Sa préférée
Dans ce village haut perché des montagnes valaisannes, tout se sait, et personne ne dit rien. Jeanne, la narratrice, y grandit en apprenant à éviter les accès de violence de son père, à les anticiper. Si sa mère et sa soeur se résignent à la déferlante des mots orduriers, aux coups, aux retours avinés, préludes à de nouvelles scènes, Jeanne, malgré la peur permanente, lui tient tête. Jusqu'au jour où, pour une réponse péremptoire prononcée avec toute l'assurance de ses huit ans, il la roue de coups. Quand arrive le médecin du village, appelé à son chevet, elle est convaincue que cet homme éduqué et bienveillant va mettre fin au cauchemar : mais, à l'instar des proches et des voisins rustauds, il fait comme si de rien n'était, comme si elle avait été victime d'une simple chute.
Dès lors, son dégoût face à tant de lâcheté, et aussi son désir d'échapper à la terreur quotidienne vont servir de viatique à Jeanne. Grâce à la complicité d'une professeure, elle parviendra à s'inscrire à l'École normale d'instituteurs sans l'autorisation de son père. Cinq années de répit, dans la ville de Sion, loin du foyer familial. Mais le suicide de sa soeur agit comme une énième réplique de la violence fondatrice.
Réfugiée à Lausanne, inadaptée sociale, la jeune femme, que le moindre bruit fait encore sursauter, trouve une forme d'apaisement dans ce nouvel exil volontaire, et dans de longues séances de natation dans le lac Léman. Le plaisir de nager, découvert loin de son père, est le seul qu'elle parvienne à s'accorder. Habitée par sa rage d'oublier et de vivre, elle se construit une existence, s'ouvre aux autres, et s'autorise peu à peu une vie amoureuse.

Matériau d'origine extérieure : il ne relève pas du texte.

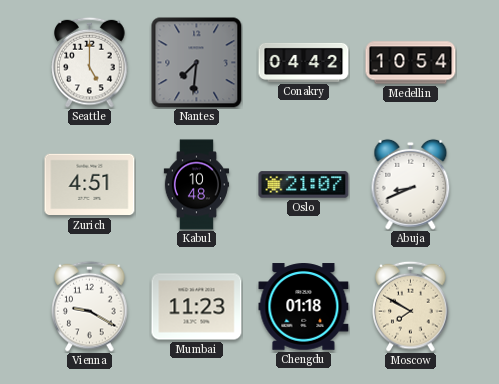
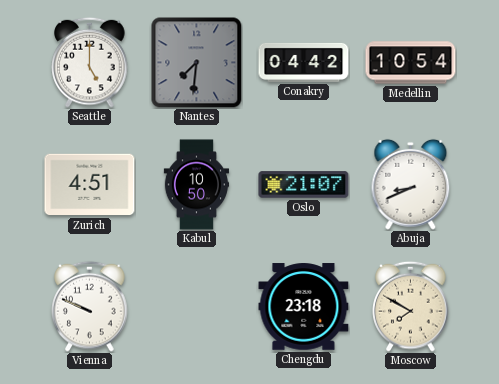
Kabul: 10:48 -> 10:50
Vienna: 9:20 -> 9:49
Mumbai: 11:23 -> none
Chengdu: 01:18 -> 23:18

Dans une langue âpre, syncopée, Sarah Jollien-Fardel dit avec force le prix à payer pour cette émancipation à marche forcée. Car le passé inlassablement s'invite, dans une attitude, un geste, un souvenir.
Sa préférée est un roman puissant sur l'appartenance à une terre natale, où Jeanne n'aura de cesse de revenir, malgré son enfance gâchée, malgré sa colère, aimantée par son amour pour sa mère et la culpabilité de n'avoir su la protéger de son destin.